The Enterprise Act will contain the rules by which the OFT will judge mergers and anti competitive behaviour. In its original remit there seemed to be a presumption that it would judge what was in the consumer interest. The clauses within the Enterprise Act, which could have fleshed out what this means, instead seem to focus on structural issues.

The main judgement that is made on mergers is whether or not there would be "a substantial lessening of competition". This is primarily a market power concept that fits with a traditional structure, form and conduct approach to monopoly economics. This is very different from judging something in the consumer interest, as the judgement presumes that monopoly potential is bad and absence of monopoly power is therefore a public good. Whilst there are many examples of monopoly being a disbenefit to consumers, the reverse does not necessarily follow.
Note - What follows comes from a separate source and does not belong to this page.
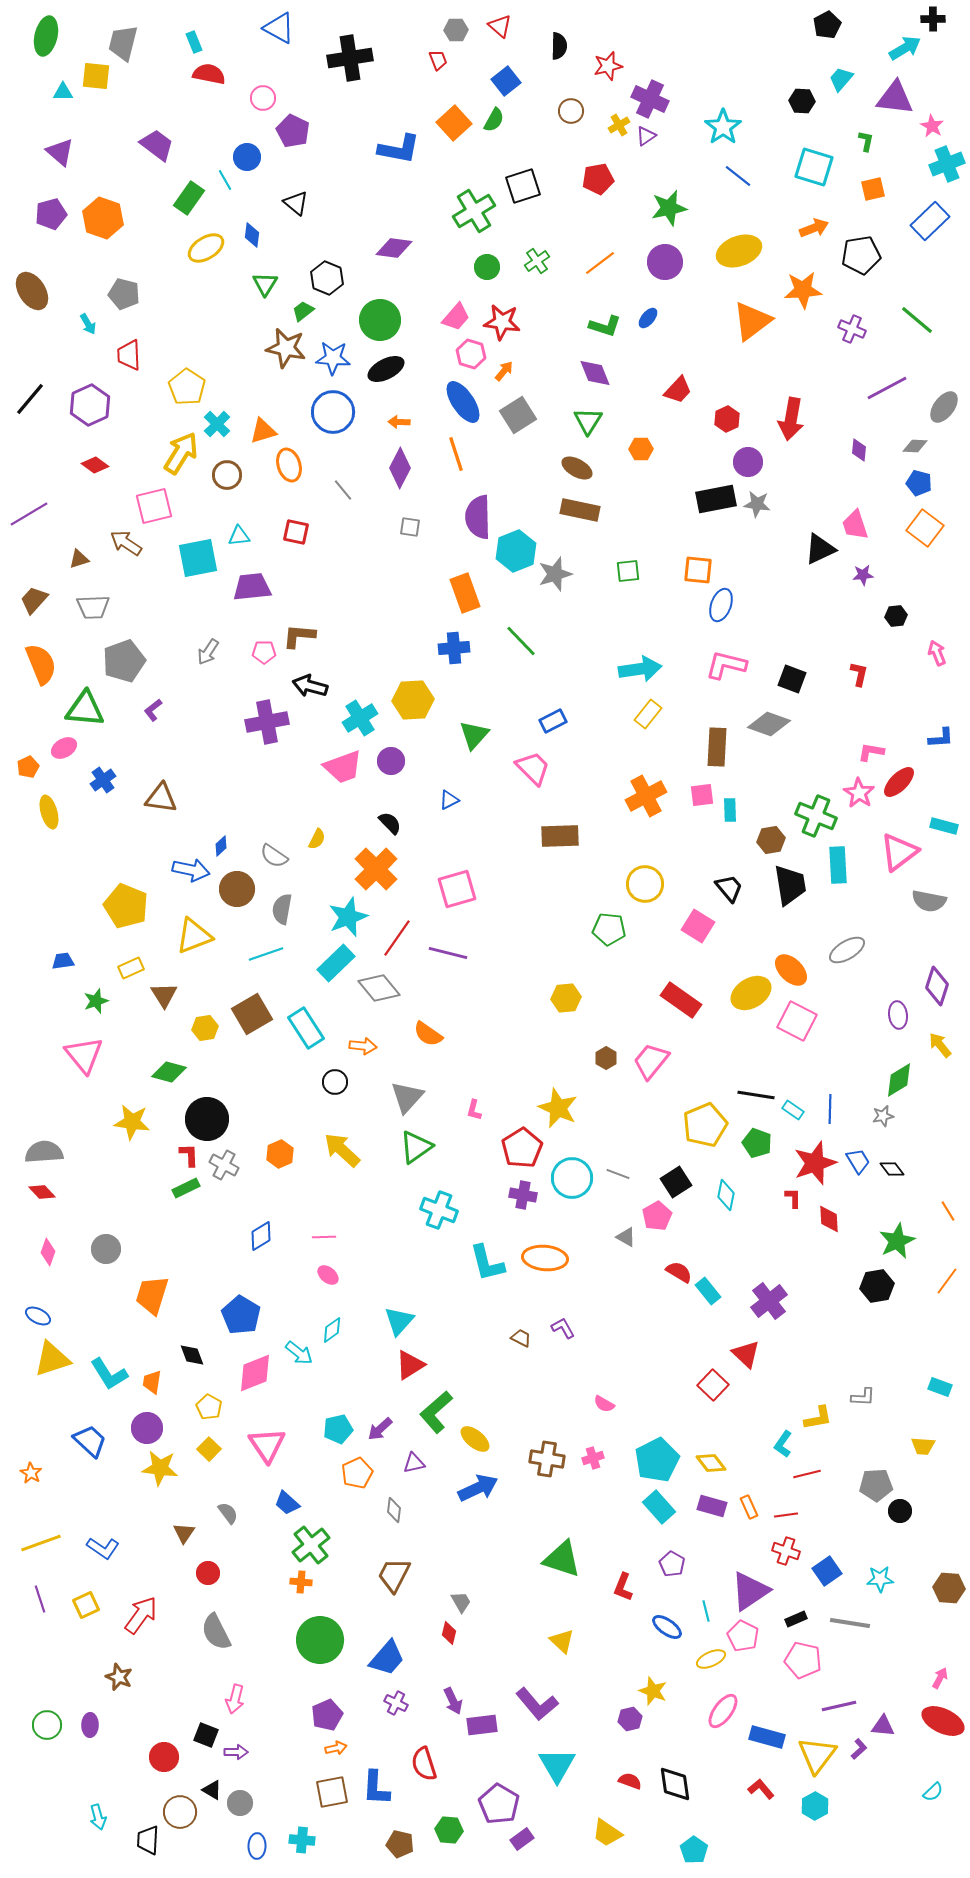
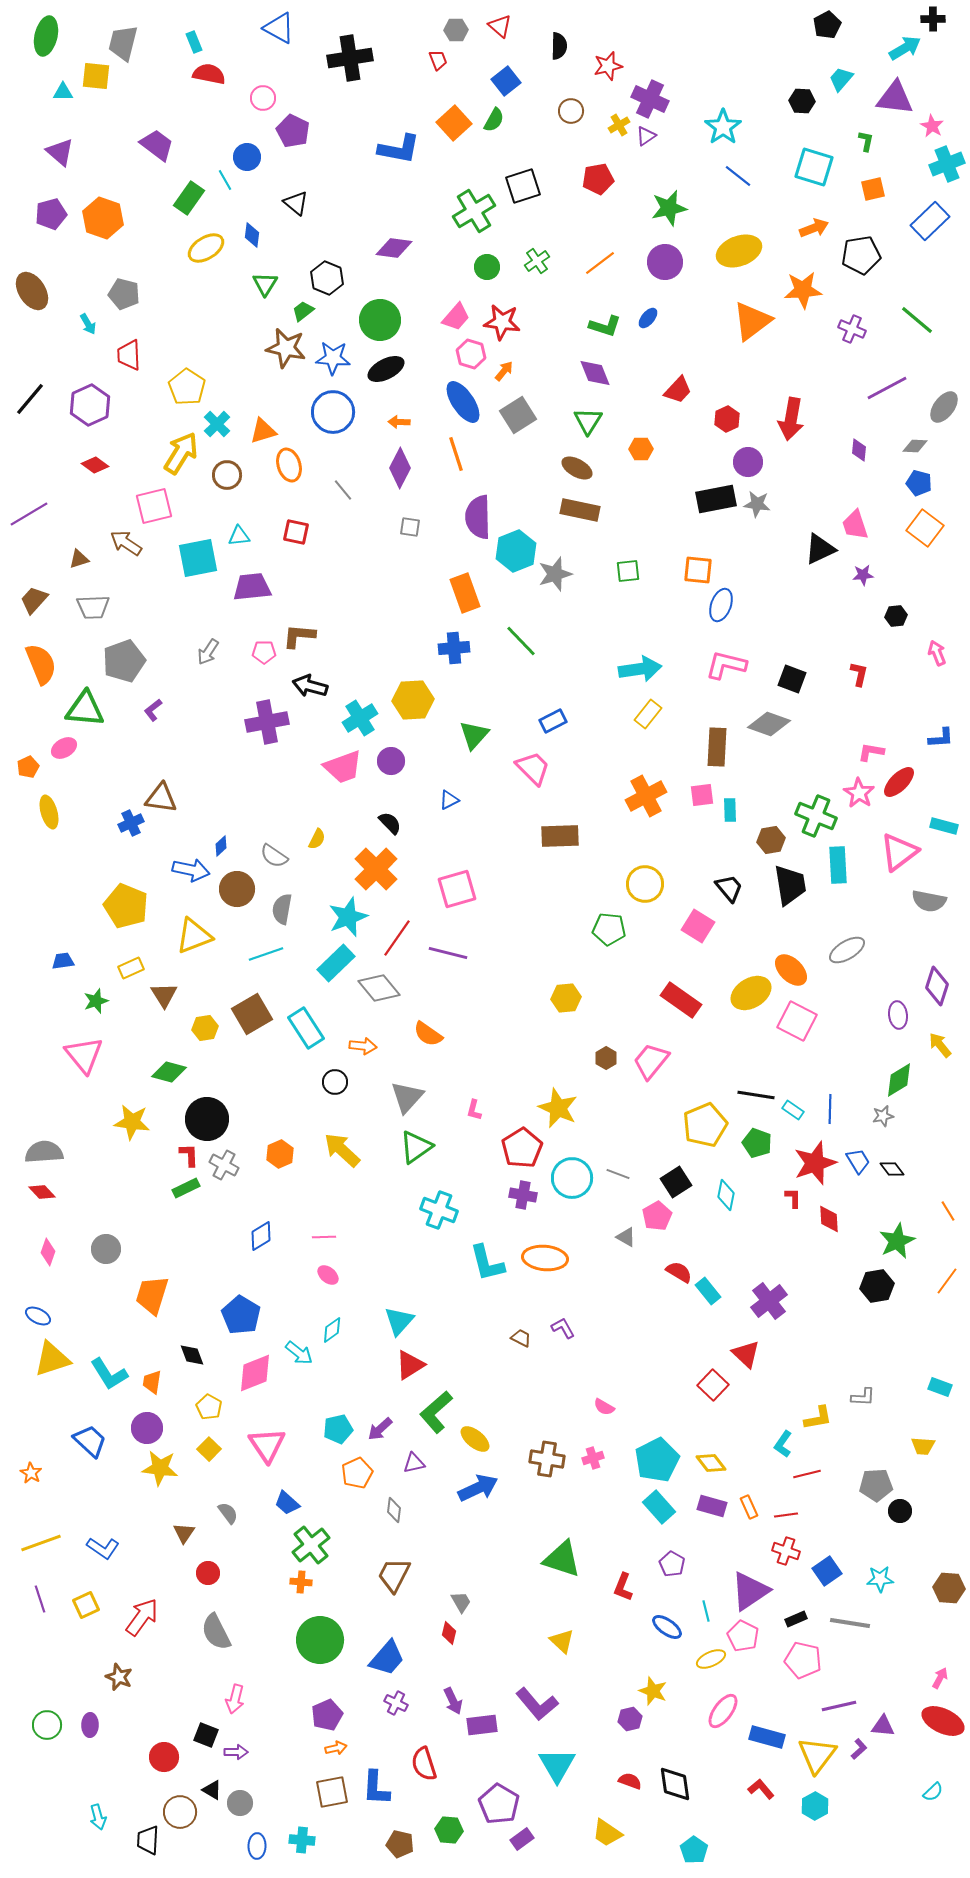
blue cross at (103, 780): moved 28 px right, 43 px down; rotated 10 degrees clockwise
pink semicircle at (604, 1404): moved 3 px down
red arrow at (141, 1615): moved 1 px right, 2 px down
The OFT carries out a test to judge the substantial lessening of competition. This covers:

- analysing the competitive market immediately after a merger
- looking at a furture impacts of a loss of close competitiors
- considering market dynamics that will reduce the cost of merger over time
- buyer power and supply side considerations
- potential for efficiency gains from a merger
- failing firm considerations

The key to these points is that many of these can be seen as being part of the presumption that a merger has benefits rather than a presumption that it would be against the consumer interest. It is possible that efficiency gains would be too speculative to be of benefit to consumers or that a failing firm is a result of existing monopoly power rather than consumer choice. These rules are too similar to broad presumption in favour of merger rules that tended to dominate UK competition policy during the 1980's.

What is needed is a separate approach based on evidence of firm behaviour and its effects on consumers. This is however subjective. The situation where merger options have either positive or negative effect on consumer benefit is obvoius from the Safeway takeover battle, an ideal example of where a consumer centric approach would produce a quicker and far more equitable result than the above process.